We can try all sorts of things to increase our capacity to retain information, but what's required is active learning. Anytime I'm offered the chance to present, I sneak into the room early, to 'mark territory'.

It is my little ritual, as I imagine it is to others.  Listening to Professor Gabriel Radvansky on the BBC, his authoritative musings on the human memory appeared to show my predatorial walkies make sense.

Radvansky's published research in a book on memory claims our memory auto refreshes when we past a door way. Indeed when was the last time you entered a room and forgot why you were there, and the only way you could remember was to return to the source of the thought.

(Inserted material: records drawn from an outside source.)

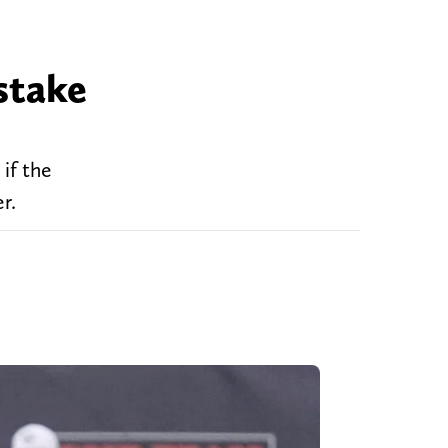
stake
if the
r.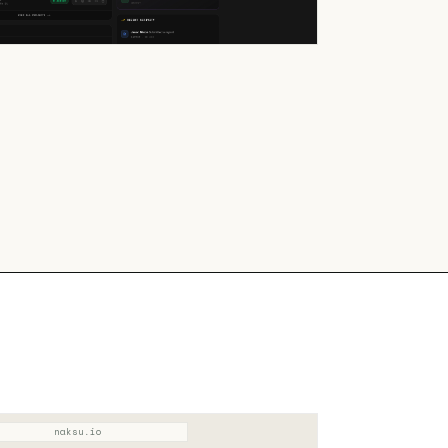
naksu.io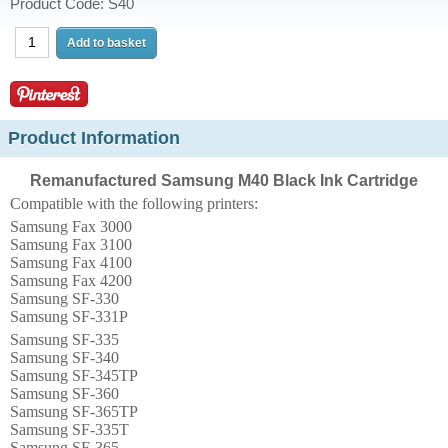
Product Code: S40
Product Information
Remanufactured Samsung M40 Black Ink Cartridge
Compatible with the following printers:
Samsung Fax 3000
Samsung Fax 3100
Samsung Fax 4100
Samsung Fax 4200
Samsung SF-330
Samsung SF-331P
Samsung SF-335
Samsung SF-340
Samsung SF-345TP
Samsung SF-360
Samsung SF-365TP
Samsung SF-335T
Samsung SF-365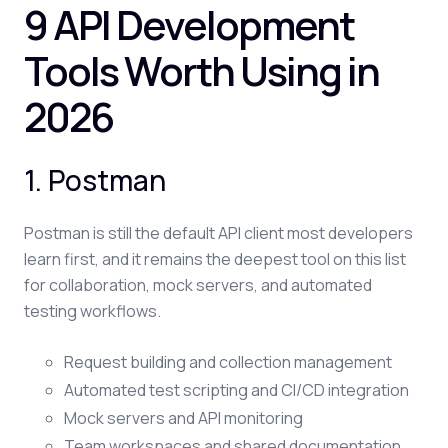
9 API Development
Tools Worth Using in
2026
1. Postman
Postman is still the default API client most developers
learn first, and it remains the deepest tool on this list
for collaboration, mock servers, and automated
testing workflows.
Request building and collection management
Automated test scripting and CI/CD integration
Mock servers and API monitoring
Team workspaces and shared documentation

So the answer to Republican presidential hopeful Mitt Romney could have been to learn which three agencies were for the chop within the theatre.



Now, if that were the case, the idea of any successful presentation would be unheard of, since we're forever travelling walking through doors.

So part of the solution I guess is a bid to understand and to become the text, removing the idea of learning by rote.  That requires making meaning from what Donald Schon ( listen here for BBC Lecture)   calls reflection-in-action.

Essentially it's thinking about what you're thinking about, your experiences and learning to unravel the complication by logically setting about a new solution.

Active Learning
Learning becomes an active discussion with others or yourself. In lectures rooms, that's something I actively encourage.

The idea of getting into character with the text - method approach - and thinking about the audience opens us to wider solutions.

Questions such as how do I know this, and coming at yourself from another POV, may sound schizophrenic, but it questions expectations.

It's that technique which I'll be using this year acting as a juror for the UK's prestigious Royal Television Society Awards ( RTS) 2012.

Thankfully I won't have to memorise any presentations, but the collective work I'm going through now, I guess can only help.